I'm solving the exercise of Conway's functional analysis. I'm trying this question.
Let $X$ be a compact space and let $\mu$ be a positive Borel measure on $X$. Let $T \in \mathcal{B}(L^p(\mu) , C(X))$ where $1<p<\infty$. Show that if $A : L^p(\mu) \to L^p(\mu)$ is defined by $Af = Tf$ then $A$ is compact.
I think that if we use fact that $L^p(\mu)$ is reflexive and if $A$ is completely continuous, then we can solve this problem because this indicate $A$ is compact operator.

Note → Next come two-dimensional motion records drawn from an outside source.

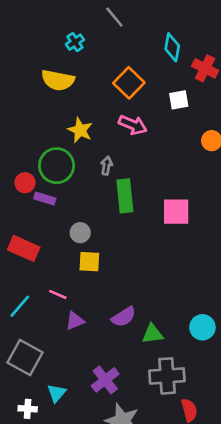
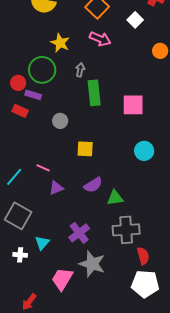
white square: (179, 100) -> (135, 20), turned -35
red rectangle: (24, 248) -> (20, 111), moved, size x0.7
yellow square: (89, 262) -> (85, 149), moved
cyan circle: (202, 327) -> (144, 151), moved

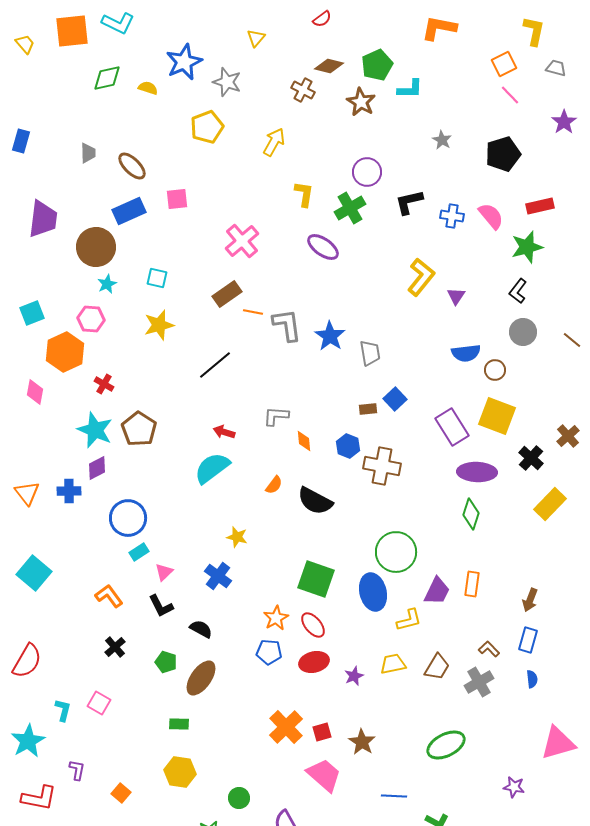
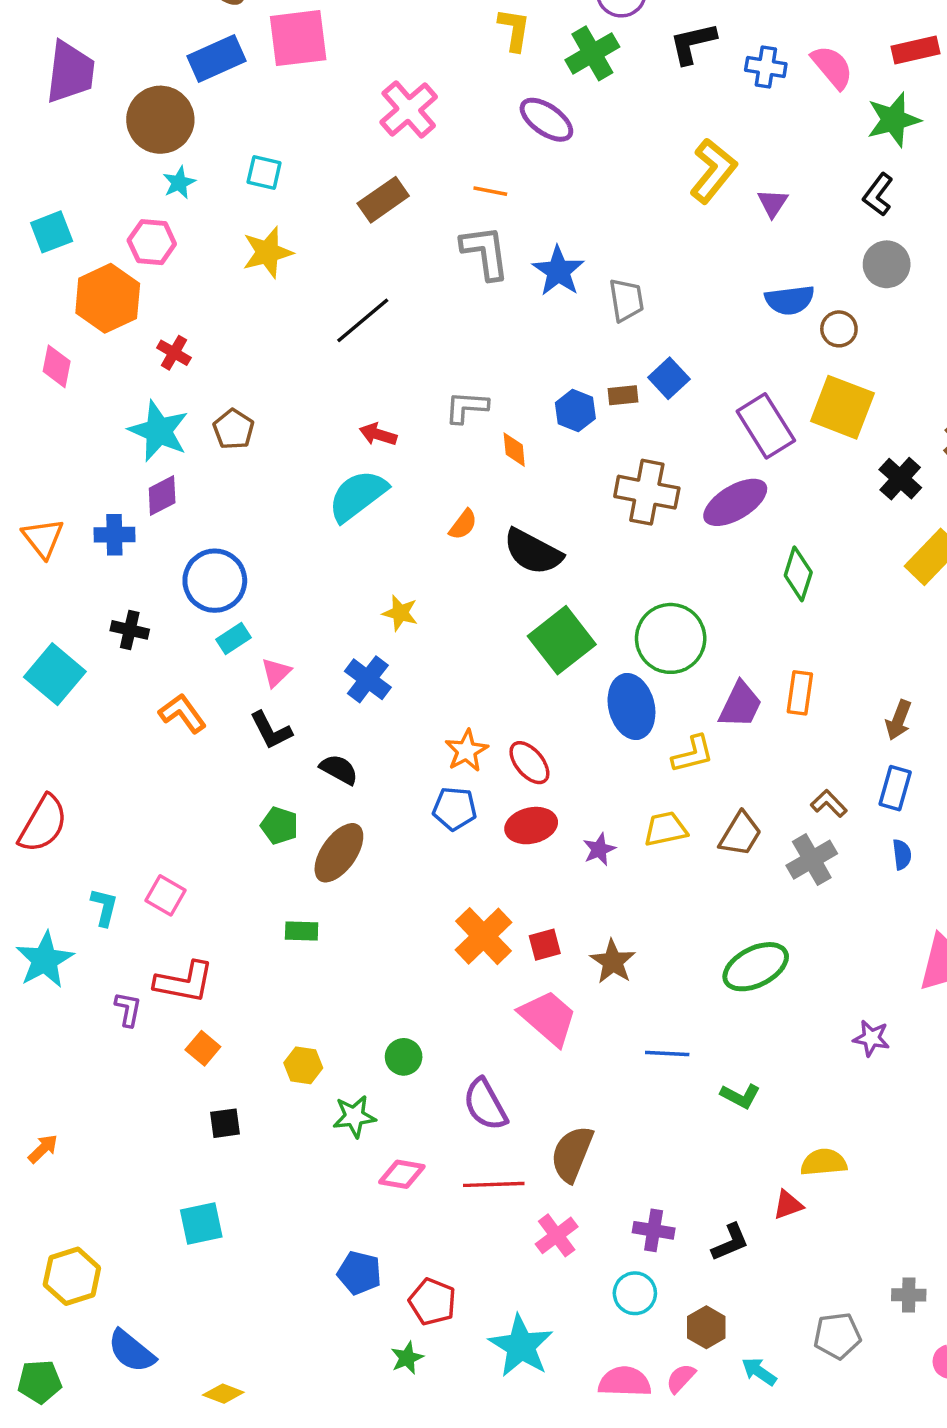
pink square: (177, 199) -> (298, 38), size x1.6
orange line: (253, 312) -> (490, 191), moved
brown pentagon: (139, 429) -> (234, 429), size x0.7
blue hexagon: (348, 446) -> (575, 411), moved
purple ellipse: (477, 472) -> (735, 502), moved, turned -33
green square: (316, 579) -> (562, 640), moved, turned 33
black cross: (115, 647) -> (130, 630), moved, turned -35
yellow hexagon: (180, 772) -> (303, 1065), moved, size x0.7
red L-shape: (39, 798) -> (184, 982), moved

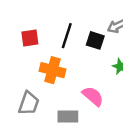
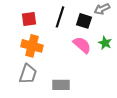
orange cross: (52, 70) -> (32, 46), moved
pink semicircle: (93, 96) -> (82, 45), moved

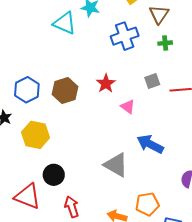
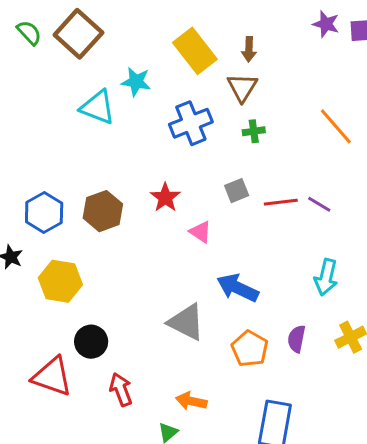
orange pentagon: (147, 204) -> (250, 349), moved, turned -30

So, I assumed that $f_n \to 0$ weakly, i.e. ($\int_X f_n g d\mu \to 0$ for every $g \in L^q(\mu)$) and tried to show that $\int_X (Tf_n)^p d\mu \to 0$. However, I cannot approach to next step.
Thank you.
Since $L^p(\mu)$ is reflexive, its unit ball $B$ is weakly compact. Since $T$ is continuous for the norm topologies, it is also continuous for the weak topologies and hence $T(B)$ is a weakly compact set in $C(X)$. In particular, since the map $f \mapsto f(x)$ is a continuous linear functional on $C(X)$ for each $x \in X$, for any sequence $f_n$ in $T(B)$ there exists a subsequence $f_{n_k}$ that converges pointwise to $f \in C(X)$.
Additionally, since $T$ is a bounded operator $T(B)$ is a bounded set. Therefore by the bounded convergence theorem $f_{n_k} \to f$ in $L^p(X)$ also, proving the desired result.